Esta opção legislativa justifica-se em primeiro lugar, porque a adopção de um conceito restritivo de restitutio in integrum inviabilizaria na prática a aplicação desta forma de indemnização, visto ser normalmente impossível criar uma situação material exactamente idêntica à anterior ao dano ecológico. Em segundo lugar, porque a reposição de uma situação material idêntica à anterior poderia revelar-se ambientalmente perigosa em alguns casos, visto ser normal que entre o momento da ocorrência do dano e o do inicio da sua reparação a natureza actue e encontre um novo “equilíbrio ecológico”.
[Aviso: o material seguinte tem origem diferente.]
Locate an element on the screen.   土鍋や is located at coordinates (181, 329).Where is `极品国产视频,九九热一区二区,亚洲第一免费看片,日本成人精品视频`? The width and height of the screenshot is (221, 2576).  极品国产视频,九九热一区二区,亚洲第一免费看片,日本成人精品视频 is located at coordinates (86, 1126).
· Compensação ecológica – nesta situação já não se visa a restauração ou reabilitação dos bens naturais afectados, mas sim a sua substituição por bens equivalentes, de modo a que o património natural no seu todo permaneça quantitativa e qualitativamente inalterado. Assim, a ser sistematicamente possível, tal via significaria a possibilidade de compensar a Natureza com Natureza e não com vantagens pecuniárias.
Esta “compensação” permitiria reparar (integralmente) os danos ecológicos nos casos em que a restauração ecológica não seja viável. Assim, o principio da responsabilização assumiria a sua feição mais perfeita correspondente à especificidade do dano ecológico: o causador de um dano ao património natural é obrigado a repor a integridade do patrimônio afectado através da reparação de bens naturais lesados ou da constituição de bens naturais equivalentes.
O problema da compensação consiste na delimitação da ideia de equivalência quando aplicada a bens naturais. Tem de se adoptar um critério de equivalência que atenda, não só à equivalência entre funções ou serviços humanos, mas também à equivalência estritamente ecológica. Neste ângulo, tal como refere Eckart, poder-se-á sustentar que dois bens naturais são equivalentes quando têm a mesma capacidade auto-sustentada de prestação. É assim possível afirmar que um dano ecológico fica ressarcido quando determinadas funções ecológicas afectadas estão de novo estabelecidas de modo auto-sustentado. Nessa medida, e só nessa medida, é correcto dizer-se que se processou um restabelecimento do património natural globalmente considerado.
No entanto, existem bens naturais únicos, bens que prestam serviços ecológicos insubstituíveis, cuja lesão não pode ser compensada através da reparação de outro dano ecológico ou da melhoria da capacidade de prestação de outro bem natural. Em tais casos assiste-se, portanto, a uma diminuição efectiva do património natural.

Princípios a ter em conta

Na falta de normas directamente aplicáveis, haverá que procurar respostas para os problemas do sistema jurídico-ambiental.

· Principio da proporcionalidade;
· Principio da precaução;
· Principio da ponderação das consequências ecológicas.


No entanto, “remediar” não deve ser a solução. É necessária uma maior atenção e sensibilização por parte das pessoas, políticos e sociedade.